We really could have used this as a getaway vehicle
It’s a fair walk but we made our way to the Copper Penny Pub a block or two north of bathhouse row. Copper Penny is an Irish pub and is more like a typical bar than the century old saloon style of Ohio Club. There was a live band there as well but the 40-something bachelorettes were replaced by 21-year olds binge drinking. I’m not sure if we happened to catch everyone home from UA for the weekend, if Arkansas has an early spring break week, or if the youth of Hot Springs have a higher fake ID rate than other places, but we went from “youngest people in the crowd” at Ohio Club to “oldest people in the crowd” at Copper Penny. Either way it was a solid bar, it got us where we needed to go and we decided to close it down after a busy day.
Needing to get back a little earlier on Sunday, we didn’t stick around long the next day. We pretty much grabbed some coffee and snacks at Kollective Coffee and Tea and hit the road.

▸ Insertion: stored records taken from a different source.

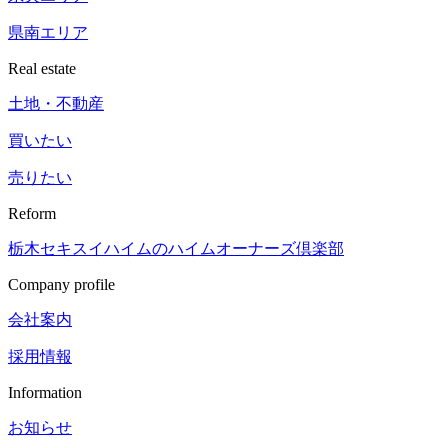
県南エリア
Real estate
土地・不動産
買いたい
売りたい
Reform
栃木セキスイハイムの
ハイムオーナーズ倶楽部
Company profile
会社案内
採用情報
Information
お知らせ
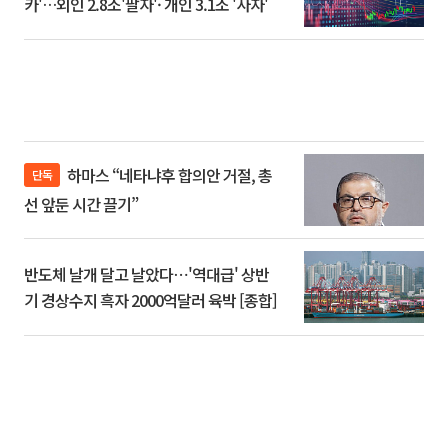
카'…외인 2.8조'팔자'· 개인 3.1조 '사자'
하마스 “네타냐후 합의안 거절, 총
단독
선 앞둔 시간 끌기”
반도체 날개 달고 날았다⋯'역대급' 상반
기 경상수지 흑자 2000억달러 육박 [종합]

For anyone looking for more, I’d recommend diving into the outdoors. There are several nearby lakes that allegedly are good fishing and boating locations and a few more trails on more secluded sides of the park. The National Park is 20 minutes away from Ouachita National Forest which has its own set of trails, campsites and lakes. Little Rock is an hour up the road and there are six sites in the state managed by the National Park Service. There is also just a ton of history packed into the little town. I mentioned earlier that Hot Springs used to be a chief location for early baseball players and spring training. At various points in its history the town hosted Babe Ruth, Honus Wagner, Walter Johnson, Jackie Robinson, Hank Aaron, Mel Ott, Roger Hornsby, Stan Musial and Tris Speaker. The old Eastman Hotel, located roughly where the current convention center stands, was actually the site where Ruth flipped a coin to settle a salary dispute with the Yankees in 1921. In fact there is an entire historical baseball trail that you can follow while you work your way around the town.
Ultimately, we packed everything for Hot Springs into one afternoon and evening. This was because of time constraints and the desire to do Hot Springs for cheap. There is a lot more going on than just what we did, though I feel like we really got everything we needed out of the trip.